Essa afirmação suplanta radicalmente o ousado sofisma sobre o qual se baseava o Summorum pontificum: ou seja, a “covigência paralela” de duas formas rituais, uma das quais contradizia a outra. O restabelecimento de “uma única forma vigente do rito romano” é o único horizonte sobre o qual é possível construir a paz. Qualquer outra hipótese, por mais bem-intencionada que seja, cria divisões e incompreensões crescentes.

c) No Summorum pontificum, o ponto de maior ruptura com a tradição era o artigo 2, que estabelecia a “irresponsabilidade pastoral” de qualquer ministro ordenado. Ele podia optar por celebrar com a forma ordinária ou extraordinária, nas missas sem povo, sem responder a ninguém pela sua escolha. Como já era evidente há 14 anos e como pouquíssimos quiseram assinalar, esse é um princípio não de conciliação, mas de desagregação da Igreja. Hoje, com o Traditionis custodes, se Deus quiser, serão superados os sofismas e se voltará ao bom senso. Celebra-se com o rito comum a todos, salvo alguma autorização episcopal específica. Não pode existir uma concorrência original entre duas formas rituais, das quais uma nasceu para emendar a anterior.

d) O teorema abstrato que sustentava a “hipótese” do Summorum pontificum era que as duas formas rituais teriam gerado um novo equilíbrio e teriam aprendido algo uma com a outra. Não foi assim.
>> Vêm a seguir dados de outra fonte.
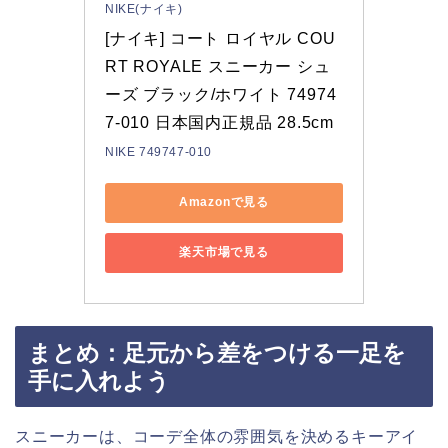
NIKE(ナイキ)
[ナイキ] コート ロイヤル COU
RT ROYALE スニーカー シュ
ーズ ブラック/ホワイト 74974
7-010 日本国内正規品 28.5cm
NIKE 749747-010
Amazonで見る
楽天市場で見る
まとめ：足元から差をつける一足を
手に入れよう
スニーカーは、コーデ全体の雰囲気を決めるキーアイ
Pelo contrário, a polarização cresceu desmedidamente, precisamente por causa do paralelismo ritual abençoado de cima. Agora, devemos reconhecer que há uma única mesa: a do rito reformado segundo as indicações do Concílio Vaticano II. A tradição do rito romano se encontra aí, não em outro lugar. E não será mais possível que escritórios inteiros de uma Congregação possam perder o seu tempo reformando uma forma do rito romano que não está mais vigente.

e) O efeito de suplantação, que o Summorum pontificum havia determinado, não era apenas o sofrido pelos bispos, mas também o sofrido pela Congregação para o Culto Divino, que se viu suplantada tanto pela Comissão Ecclesia Dei, quanto pela Congregação para a Doutrina da Fé. Agora, a competência volta aos sujeitos naturais: os bispos e a Congregação para o Culto Divino. Não há mais uma “competência separada” na “forma extraordinária” do rito romano, que não tem mais uma existência autônoma.
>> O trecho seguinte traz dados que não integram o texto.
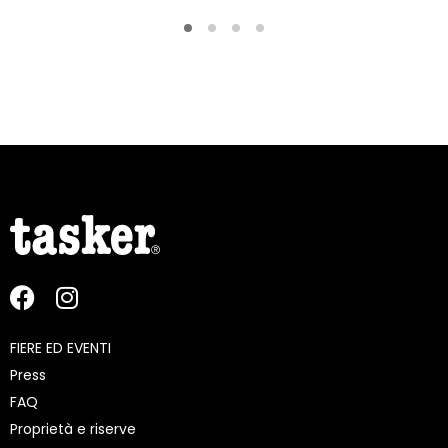
FIERE ED EVENTI
Press
FAQ
Proprietà e riserve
f) Como diz Francisco, na carta aos bispos que acompanha o Traditionis custodes, “precisamente o Concílio Vaticano II ilumina o sentido da escolha de rever a concessão permitida pelos meus antecessores”. Essa evidência é central: o rito romano, graças ao Concílio, superou aqueles limites que não podem permanecer, em paralelo, como “outra liturgia” sem determinar a presença de “outra Igreja”. Havia, nos efeitos dessas “concessões”, a possibilidade de alimentar uma Igreja que se imunizava do Concílio Vaticano II e que se contrapunha ao caminho comum. O Vetus Ordo tornou-se, também graças ao Summorum pontificum, quase o símbolo do anti-Concílio: por isso, os critérios de acesso a ele deviam ser cuidadosamente revistos. Para não gerar monstros.

O que é verdadeiramente extraordinário em todo esse caso não é tanto o restabelecimento da relação normal entre lex orandi e lex credendi, que é assegurada pelo Traditionis custodes. Parece-me extraordinário o fato de que, durante 14 anos, muitas vezes justificou-se o injustificável, muitos canonistas se curvaram ao positivismo da lei, não poucos liturgistas atacaram o burro onde o dono queria, escreveram-se artigos e até livros em que se chegava a justificar uma “dupla formação ritual” para os futuros padres, e tudo isso havia sido sustentado, endossado e às vezes instado por pastores e por supostos competentes.

Parecia que o Summorum pontificum havia se tornado, também para diversos teólogos, uma espécie de destino com o qual era preciso conviver. Foi um erro em “forma extraordinária”, que deveremos levar em conta para o futuro. Em vez disso, o papa filho do Concílio teve o bom senso e a sabedoria de dizer: agora chega. E de abrir uma fase nova, na qual a qualidade do ato ritual é jogada sobre uma única mesa, comum e ordinária, eclesial e popular.

Um pequeno e grande sinal de que a reforma conciliar não pode ser detida, nem inventando uma língua que não existe, nem exumando novamente uma forma ritual que não existe mais. A forma comum só pode ser acompanhada com cuidado e com disponibilidade, sem reservas e com as cartas à mostra, naquela “escola de oração” que são os novos ritos.